Segment Start: INFORMATION SUPPLIED

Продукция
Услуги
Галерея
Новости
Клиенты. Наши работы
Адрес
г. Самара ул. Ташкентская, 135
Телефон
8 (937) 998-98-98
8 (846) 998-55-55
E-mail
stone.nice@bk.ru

Segment End: INFORMATION SUPPLIED

## EXERCISE AIM
Return all of the listing above exactly, leaving nothing out.

## WRITTEN ANSWER
Продукция
Услуги
Галерея
Новости
Клиенты. Наши работы
Адрес
г. Самара ул. Ташкентская, 135
Телефон
8 (937) 998-98-98
8 (846) 998-55-55
E-mail
stone.nice@bk.ru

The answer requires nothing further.